Task objective: In this exercise, print only the lines from the line with "des choix d'orientation ! Imagine Ton Futur" to the last line of the data below, inclusive. Any pictures should be left out.

The data:
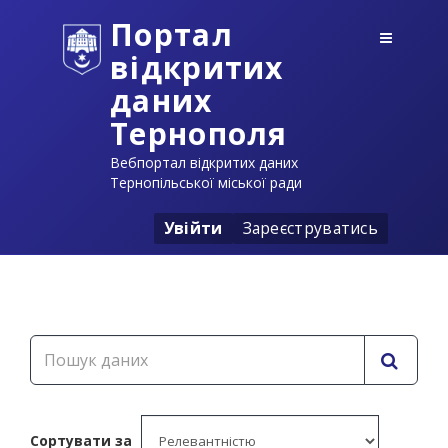
Портал
відкритих
даних
Тернополя
Вебпортал відкритих даних
Тернопільської міської ради
Увійти
Зареєструватись
Сортувати за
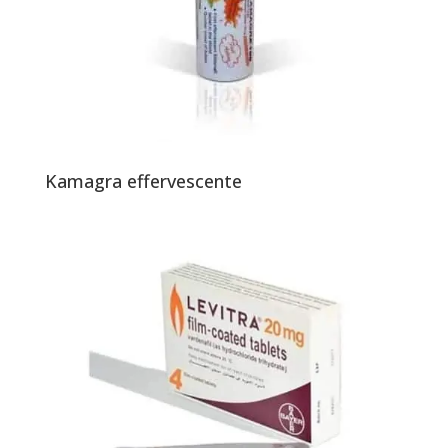
Kamagra effervescente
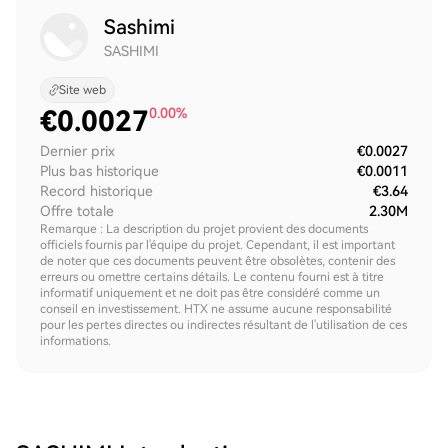
Sashimi
SASHIMI
Site web
€
0.0027
0.00%
Dernier prix
€0.0027
Plus bas historique
€0.0011
Record historique
€3.64
Offre totale
2.30M
Remarque : La description du projet provient des documents
officiels fournis par l'équipe du projet. Cependant, il est important
de noter que ces documents peuvent être obsolètes, contenir des
erreurs ou omettre certains détails. Le contenu fourni est à titre
informatif uniquement et ne doit pas être considéré comme un
conseil en investissement. HTX ne assume aucune responsabilité
pour les pertes directes ou indirectes résultant de l'utilisation de ces
informations.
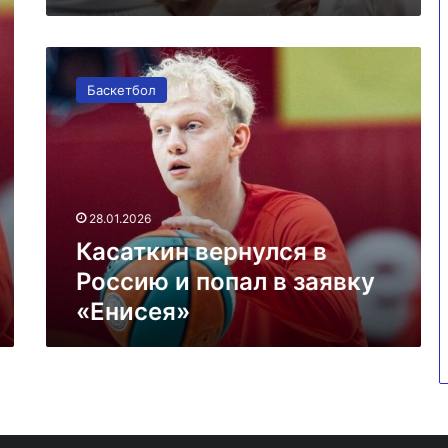
Касаткин
вернулся
Баскетбол
в
Россию
и
попал
в
заявку
28.01.2026
«Енисея»
Касаткин вернулся в
Россию и попал в заявку
«Енисея»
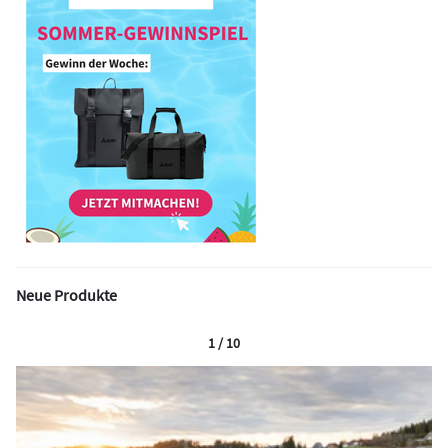
Neue Produkte
1 / 10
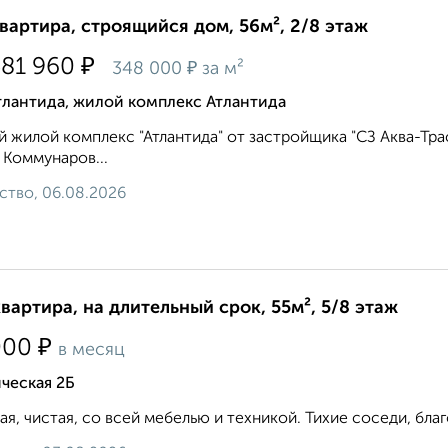
квартира, строящийся дом, 56м², 2/8 этаж
₽
581 960
₽
348 000
за м²
тлантида, жилой комплекс Атлантида
 жилой комплекс "Атлантида" от застройщика "СЗ Аква-Тра
 Коммунаров...
ство, 06.08.2026
квартира, на длительный срок, 55м², 5/8 этаж
₽
000
в месяц
ческая 2Б
ая, чистая, со всей мебелью и техникой. Тихие соседи, благ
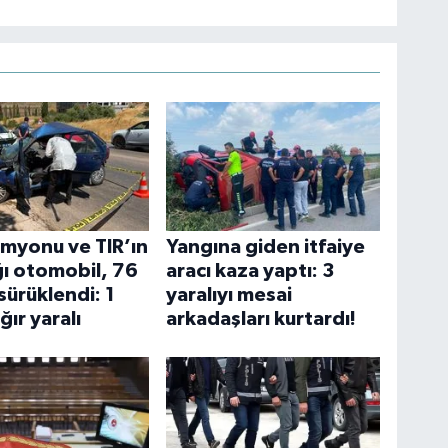
myonu ve TIR’ın
Yangına giden itfaiye
ğı otomobil, 76
aracı kaza yaptı: 3
sürüklendi: 1
yaralıyı mesai
ğır yaralı
arkadaşları kurtardı!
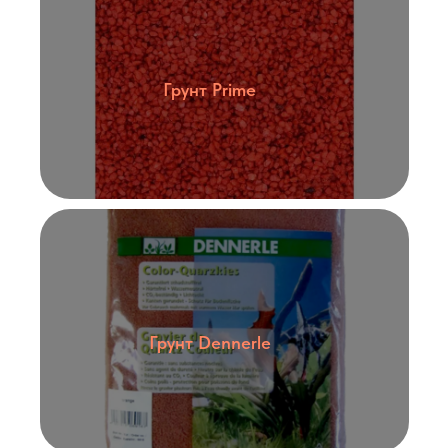
Грунт Prime
Грунт Dennerle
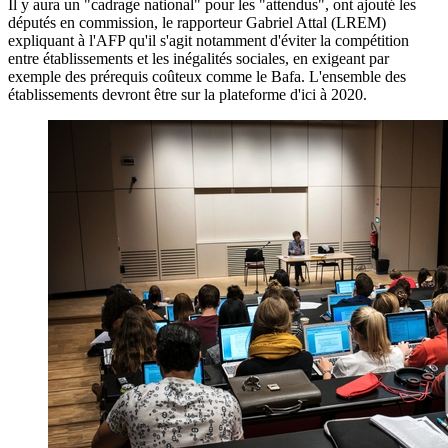
Il y aura un "cadrage national" pour les "attendus", ont ajouté les
députés en commission, le rapporteur Gabriel Attal (LREM)
expliquant à l'AFP qu'il s'agit notamment d'éviter la compétition
entre établissements et les inégalités sociales, en exigeant par
exemple des prérequis coûteux comme le Bafa. L'ensemble des
établissements devront être sur la plateforme d'ici à 2020.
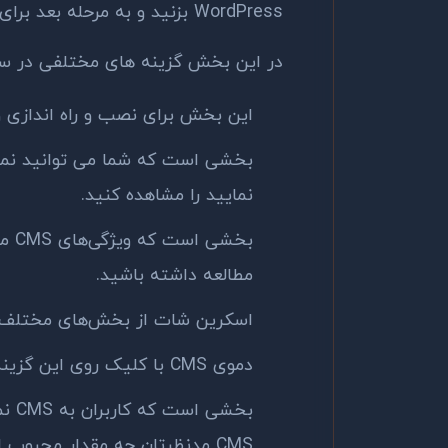
WordPress بزنید و به مرحله بعد برای نصب بروید.
در این بخش گزینه های مختلفی در سرب
این بخش برای نصب و راه اندازی 
نمایید را مشاهده کنید.
بخش
مطالعه داشته باشید.
اسکرین شات از بخش‌های مختلف CMS در این بخش وجود دارد
دموی CMS با کلیک روی این گزینه به شما نمایش داده خواهد شد.
CMS مدنظرتان چه مقدار محبوب 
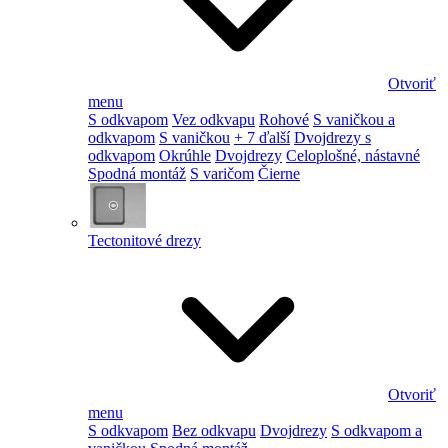
Otvoriť
menu
S odkvapom
Vez odkvapu
Rohové
S vaničkou a
odkvapom
S vaničkou
+ 7 ďalší
Dvojdrezy s
odkvapom
Okrúhle
Dvojdrezy
Celoplošné, nástavné
Spodná montáž
S varičom
Čierne
Tectonitové drezy
Otvoriť
menu
S odkvapom
Bez odkvapu
Dvojdrezy
S odkvapom a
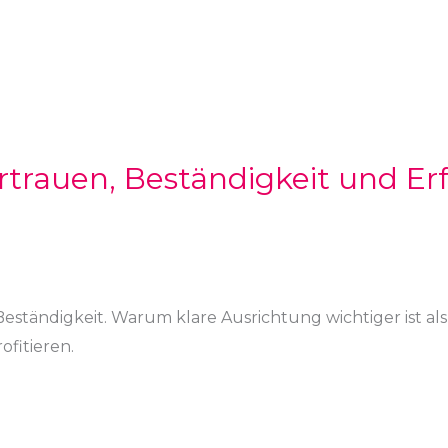
ertrauen, Beständigkeit und Er
ständigkeit. Warum klare Ausrichtung wichtiger ist als 
ofitieren.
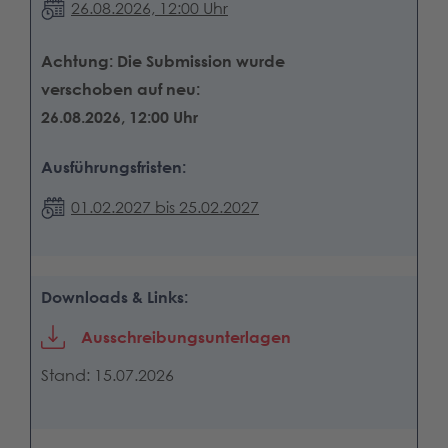
26.08.2026, 12:00 Uhr
Achtung: Die Submission wurde
verschoben auf neu:
26.08.2026, 12:00 Uhr
Ausführungsfristen:
01.02.2027 bis 25.02.2027
Downloads & Links:
Ausschreibungsunterlagen
Stand: 15.07.2026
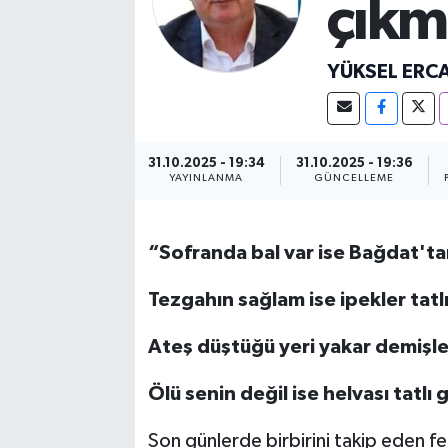
çıkm
YÜKSEL ERC
31.10.2025 - 19:34
31.10.2025 - 19:36
YAYINLANMA
GÜNCELLEME
“Sofranda bal var ise Bağdat'tan 
Tezgahın sağlam ise ipekler tatlı 
Ateş düştüğü yeri yakar demişle
Ölü senin değil ise helvası tatlı g
Son günlerde birbirini takip eden fela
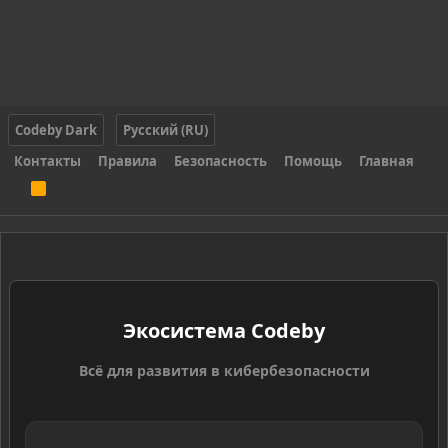
Codeby Dark
Русский (RU)
Контакты
Правила
Безопасность
Помощь
Главная
R
S
S
Экосистема Codeby
Всё для развития в кибербезопасности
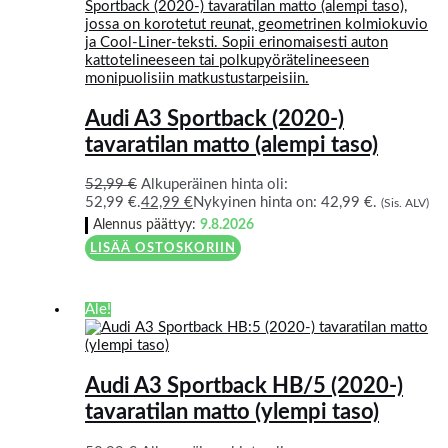
Audi A3 Sportback (2020-)
tavaratilan matto (alempi taso)
52,99
€
Alkuperäinen hinta oli:
52,99 €.
42,99
€
Nykyinen hinta on: 42,99 €.
(Sis. ALV)
Alennus päättyy:
9.8.2026
LISÄÄ OSTOSKORIIN
Ale!
Audi A3 Sportback HB/5 (2020-)
tavaratilan matto (ylempi taso)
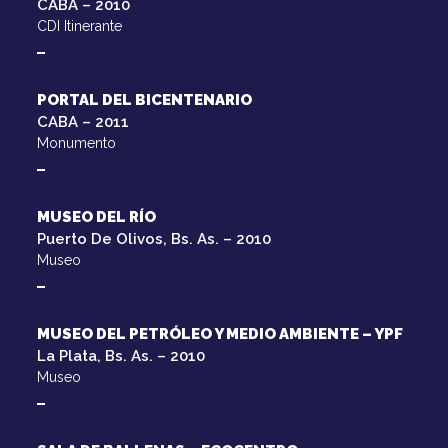
CABA – 2010
CDI Itinerante
PORTAL DEL BICENTENARIO
CABA – 2011
Monumento
MUSEO DEL RÍO
Puerto De Olivos, Bs. As. – 2010
Museo
MUSEO DEL PETRÓLEO Y MEDIO AMBIENTE – YPF
La Plata, Bs. As. – 2010
Museo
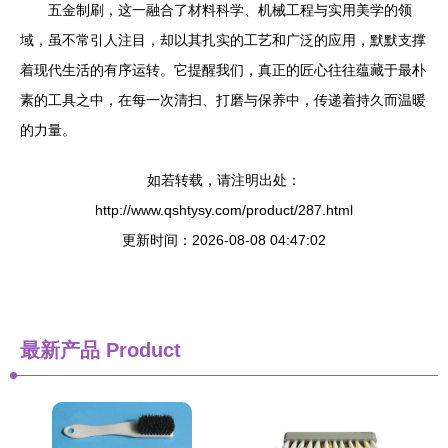
五金制刷，这一融合了材料科学、机械工程与实用美学的领
域，虽不常引人注目，却以其扎实的工艺和广泛的应用，默默支撑
着现代生活的有序运转。它提醒我们，真正的匠心往往蕴藏于最朴
素的工具之中，在每一次清扫、打磨与保养中，传递着持久而温暖
的力量。
如若转载，请注明出处：
http://www.qshtysy.com/product/287.html
更新时间：2026-08-08 04:47:02
最新产品
Product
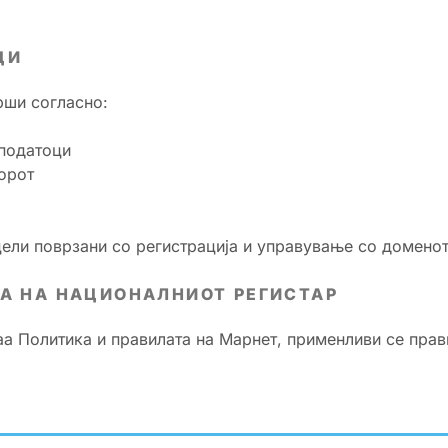
ЦИ
рши согласно:
 податоци
торот
цели поврзани со регистрација и управување со доменот
А НА НАЦИОНАЛНИОТ РЕГИСТАР
аа Политика и правилата на Марнет, применливи се прав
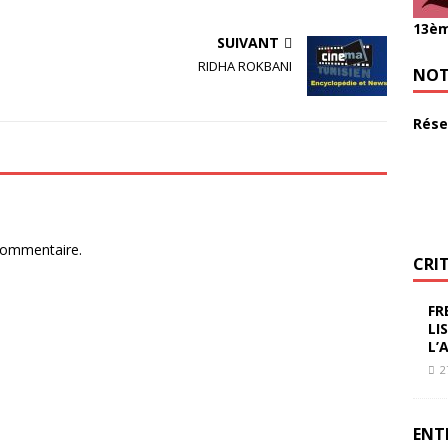
13èm
SUIVANT
RIDHA ROKBANI
NOT
Rése
commentaire.
CRI
FR
LI
L’
2
ENT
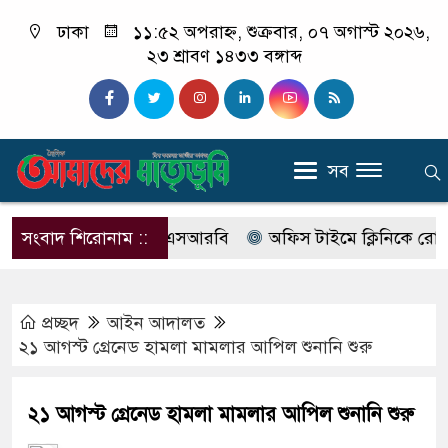
ঢাকা
১১:৫২ অপরাহ্ন, শুক্রবার, ০৭ অগাস্ট ২০২৬,
২৩ শ্রাবণ ১৪৩৩ বঙ্গাব্দ
সব
 নাম বদলে আসছে এসআরবি
সংবাদ শিরোনাম ::
অফিস টাইমে ক্লিনিকে রোগী দেখছিল
প্রচ্ছদ
আইন আদালত
২১ আগস্ট গ্রেনেড হামলা মামলার আপিল শুনানি শুরু
২১ আগস্ট গ্রেনেড হামলা মামলার আপিল শুনানি শুরু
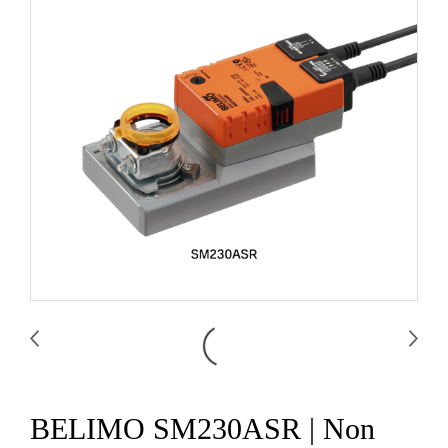
BELIMO SM230ASR | Non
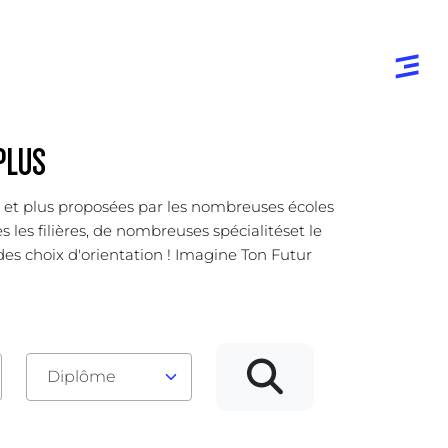
PLUS
er et plus proposées par les nombreuses écoles
 les filières, de nombreuses spécialitéset le
 des choix d'orientation ! Imagine Ton Futur
Diplôme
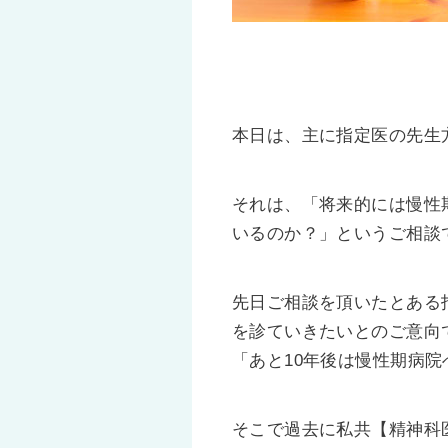
本日は、主に指定医の先生
それは、「将来的には慢性
いるのか？」というご相談
先日ご相談を頂いたとある
を診ていきたいとのご意向
「あと10年後は慢性期病
そこで過去に私共【精神科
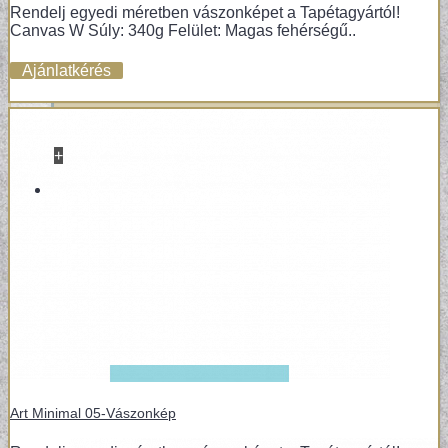
Rendelj egyedi méretben vászonképet a Tapétagyártól!
Canvas W Súly: 340g Felület: Magas fehérségű..
Ajánlatkérés
+
VINYL / LAMINÁLT PADLÓ
LAMINÁLT PADLÓ
Art Minimal 05-Vászonkép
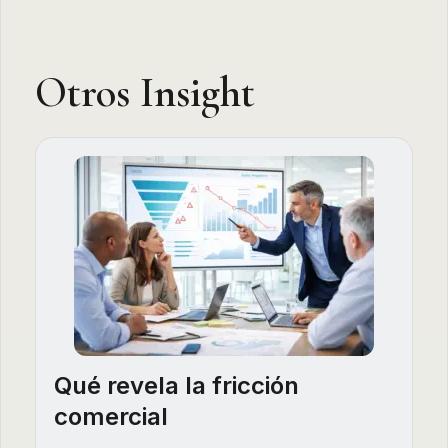
Otros Insight
Qué revela la fricción
comercial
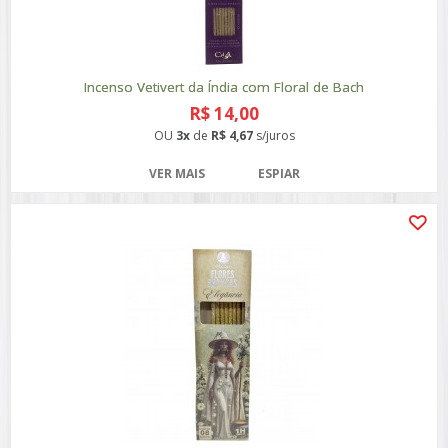
Incenso Vetivert da Índia com Floral de Bach
R$ 14,00
OU
3x
de
R$ 4,67
s/juros
VER MAIS
ESPIAR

Written reply:
 des choix d'orientation ! Imagine Ton Futur
Diplôme
本日は、主に指定医の先生
それは、「将来的には慢性
いるのか？」というご相談
先日ご相談を頂いたとある
を診ていきたいとのご意向
「あと10年後は慢性期病
そこで過去に私共【精神科
Rendelj egyedi méretben vászonképet a Tapétagyártól!
Canvas W Súly: 340g Felület: Magas fehérségű..
Ajánlatkérés
+
VINYL / LAMINÁLT PADLÓ
LAMINÁLT PADLÓ
Art Minimal 05-Vászonkép
Otros Insight
Qué revela la fricción
comercial
Incenso Vetivert da Índia com Floral de Bach
R$ 14,00
OU
3x
de
R$ 4,67
s/juros
VER MAIS
ESPIAR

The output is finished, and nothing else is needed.